Quack (February 26, 1969 – January 17, 1995) was an American Thoroughbred racehorse who holds the world record for a three-year-old with the fastest mile and a quarter ever run on dirt.

==Background==
He was sired by T.V. Lark, the 1961 American Champion Male Turf Horse, and out of the mare Quillon, a daughter of the outstanding Champion broodmare sire Princequillo. Quack was a very large horse whose style was to lag behind early and finish with a devastating closing kick. Though Quack had success early in his career with Hall of Fame jockey Bill Shoemaker, he found even more success with Hall of Fame jockey Don Pierce, whose first ride on him was the 1972 Hollywood Gold Cup.

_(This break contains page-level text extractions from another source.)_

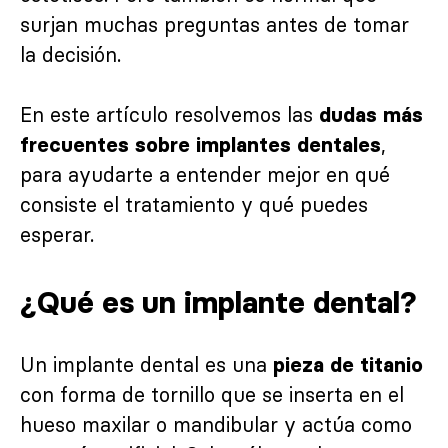
surjan muchas preguntas antes de tomar
la decisión.
En este artículo resolvemos las
dudas más
,
frecuentes sobre implantes dentales
para ayudarte a entender mejor en qué
consiste el tratamiento y qué puedes
esperar.
¿Qué es un implante dental?
Un implante dental es una
pieza de titanio
con forma de tornillo que se inserta en el
hueso maxilar o mandibular y actúa como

Quack was a bay with a spot of white on his forehead bred and raced by Millard Waldheim's Bwamazon Farm. He was trained by future U.S. Racing Hall of Fame inductee Charlie Whittingham.

==Racing career==
Not eligible for the 1972 Kentucky Derby, Quack scored the most important win of his career that year in the Hollywood Gold Cup in which he defeated older horses while equaling the United States and world records for a mile and a quarter on dirt. Going into 2010, his record still stands for three-year-olds. Among his other wins, Quack captured back-to-back editions of the Californian Stakes in 1973 and 1974.

==Stud record==
Retired to stud duty, Quack sired several good runners including:
- Plankton (b. 1976) - wins include the Grade 1 Ladies Handicap, G2 Demoiselle Stakes, Molly Pitcher Handicap;
- Header Card (b. 1979) - won the Grade I Oak Leaf Stakes;
- Duckpower (b. 1984) - multiple stakes wins in Canada including the Toronto Cup Handicap, Col. R.S. McLaughlin Handicap, Marine Stakes;
- Quick Call (b. 1984) - multiple stakes winner including back-to-back editions of the Forego Handicap;
- Beyond Perfection (b. 1988) - won the Del Mar Debutante Stakes.

Pensioned in 1994, in January of the following year Quack was humanely euthanized due to complications of old age.